Based on singer-songwriter Alanis Morissette’s decade-defining 1995 album, adapter Diablo Cody and director Diane Paulus turn it into a tuneful catalog of suburban angst. Those who go to musicals for lightweight escapist entertainment, be forewarned that you will encounter here tales of woe of opiate addiction, racism, rape, marital discord, homophobia, parental stress, teenage growing pains, sexual dysfunction and the dreaded scourge of social media.
Cody, who won an Oscar for her screenplay of Juno, added a Tony Award to her mantelpiece for the book to Jagged Little Pill. In it, she invents the Healey family of Connecticut, a seemingly model clan as seen by the outside world and from mom Mary Jane’s treacly Christmas letter. But Cody takes us inside, beneath the surface, to an entirely different reality.
Mary Jane (Julie Reiber) was recently involved in a car crash which left her in persistent pain, and soon addicted to fentanyl-laced oxycodone, first by prescription and soon from back-alley dealers. Her workaholic husband Steve (Benjamin Eakeley) has withdrawn from intimacy with her, preferring internet porn. And when pressured by Mary Jane, he only begrudgingly goes to couples counseling with her.
Then there’s son Nick (Dillon Klena), an overachiever at school, presumably headed to Harvard, but his striving for perfection is gnawing at him internally. Younger adopted daughter Frankie’s (Teralin Jones) challenge to fit in is more external, since she is black and gay in very white, straight surroundings.
Beyond the Healeys there is further pain and suffering. Most notably, at a party Nick attends, fellow student Andrew (Jordan Quisno) comes on to wrong-side-of-the-tracks Bella (Allison Sheppard) and when she is not compliant, he rapes her. When the incident becomes known, community passions heat up and the victim becomes the accused.
None of this is overtly addressed in Morissette’s album, but with some tinkering by music supervisor Tom Kitt — composer of Next to Normal, to which Jagged Little Pill has more than a passing resemblance — its songs display an emotional fidelity, far more than with most jukebox musicals.
Presumably, however, it was Paulus’s concept to clutter the stage with a dozen or so ensemble members, sort of a geek chorus, echoing her Tribe in the Hair revival.

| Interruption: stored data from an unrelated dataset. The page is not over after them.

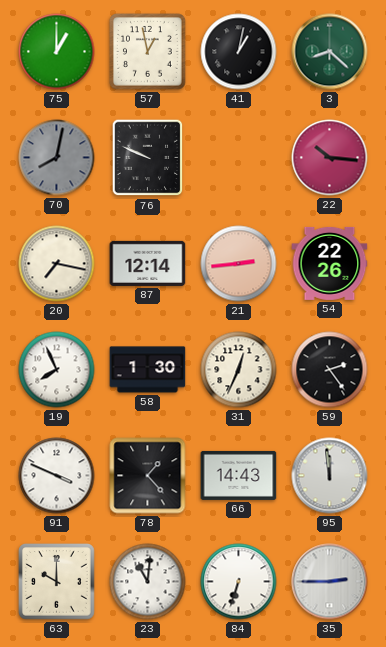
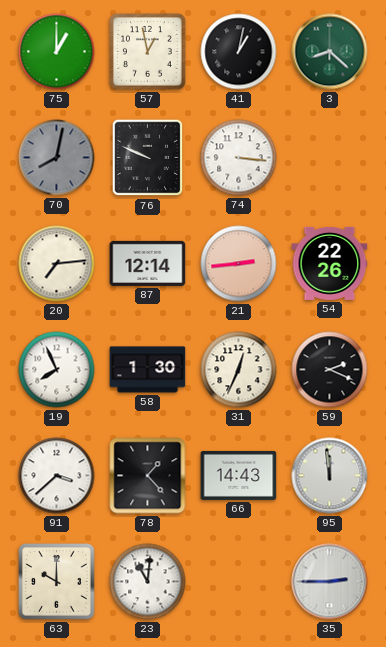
74: none -> 3:16
22: 10:16 -> none
20: 7:17 -> 7:14
59: 2:24 -> 2:19
91: 3:49 -> 3:38
84: 6:33 -> none
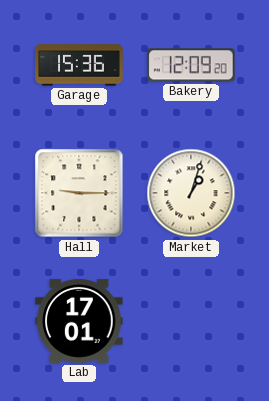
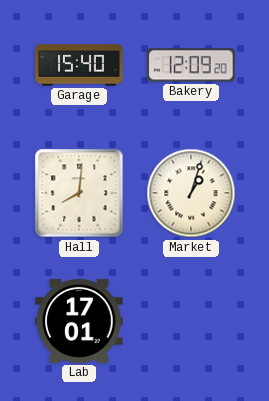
Garage: 15:36 -> 15:40
Hall: 9:15 -> 8:01
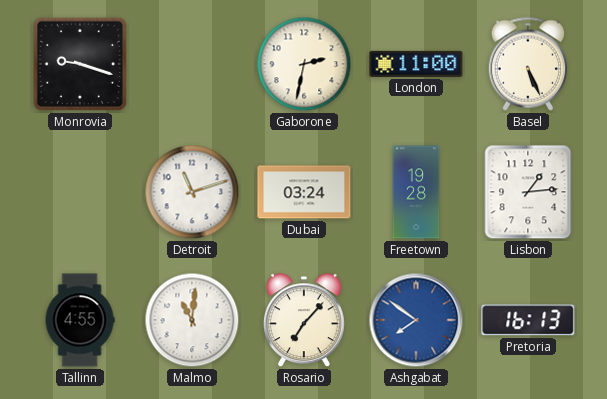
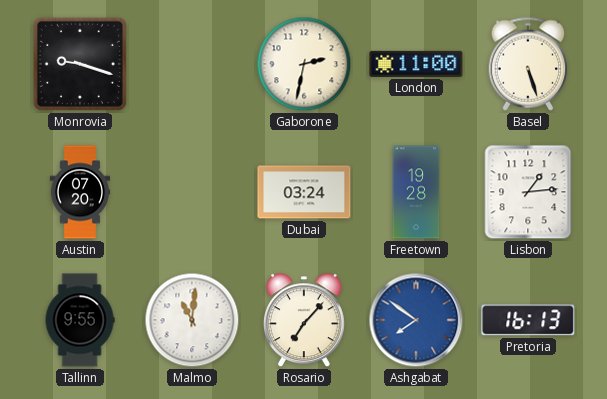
Basel: 5:26 -> 5:27
Austin: none -> 07:20
Detroit: 11:12 -> none
Tallinn: 4:55 -> 9:55
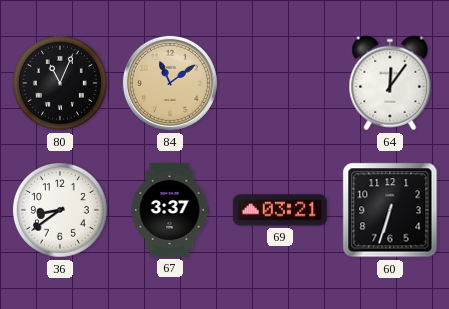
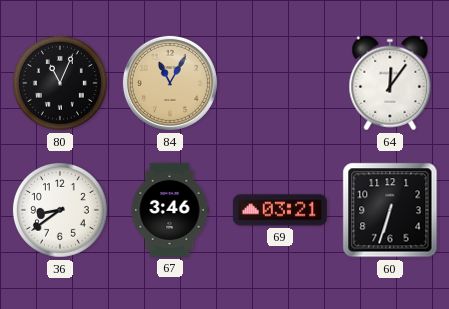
84: 11:09 -> 11:05
67: 3:37 -> 3:46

The problem is they turn many of Morissette’s solo numbers into choral arrangements, which make the crucial lyrics difficult to discern.
Still, enough of Morissette’s songwriting skill, her naked honesty and primal pain, comes through to please her fans and perhaps make new ones of those previously unfamiliar with her dark melodies and stark poetry. Among the standout numbers are Nick’s “Perfect,” Mary Jane’s “Uninvited” and particularly “You Oughta Know,” sung by Jade McLeod as Jo, Frankie’s special friend.
The result is a tough-minded show that asks a lot of an audience — careful listening and an emotional investment in the hard-edged narrative. Those willing to lean in and put themselves through Jagged Little Pill will likely be rewarded for the effort.